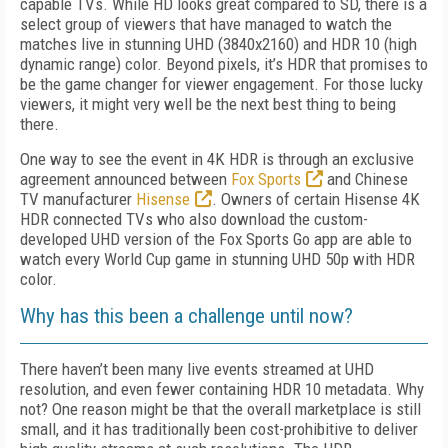
capable TVs. While HD looks great compared to SD, there is a
select group of viewers that have managed to watch the
matches live in stunning UHD (3840x2160) and HDR 10 (high
dynamic range) color. Beyond pixels, it’s HDR that promises to
be the game changer for viewer engagement. For those lucky
viewers, it might very well be the next best thing to being
there.
One way to see the event in 4K HDR is through an exclusive
agreement announced between
Fox Sports
and Chinese
TV manufacturer
Hisense
. Owners of certain Hisense 4K
HDR connected TVs who also download the custom-
developed UHD version of the Fox Sports Go app are able to
watch every World Cup game in stunning UHD 50p with HDR
color.
Why has this been a challenge until now?
There haven’t been many live events streamed at UHD
resolution, and even fewer containing HDR 10 metadata. Why
not? One reason might be that the overall marketplace is still
small, and it has traditionally been cost-prohibitive to deliver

◇ ◇ ◇ ◇

- **WORK TO BE COMPLETED**:
Each line above is to be copied exactly, and the pictures are to be dropped.

- **RESPONSE TO THIS TASK**:
capable TVs. While HD looks great compared to SD, there is a
select group of viewers that have managed to watch the
matches live in stunning UHD (3840x2160) and HDR 10 (high
dynamic range) color. Beyond pixels, it’s HDR that promises to
be the game changer for viewer engagement. For those lucky
viewers, it might very well be the next best thing to being
there.
One way to see the event in 4K HDR is through an exclusive
agreement announced between
Fox Sports
and Chinese
TV manufacturer
Hisense
. Owners of certain Hisense 4K
HDR connected TVs who also download the custom-
developed UHD version of the Fox Sports Go app are able to
watch every World Cup game in stunning UHD 50p with HDR
color.
Why has this been a challenge until now?
There haven’t been many live events streamed at UHD
resolution, and even fewer containing HDR 10 metadata. Why
not? One reason might be that the overall marketplace is still
small, and it has traditionally been cost-prohibitive to deliver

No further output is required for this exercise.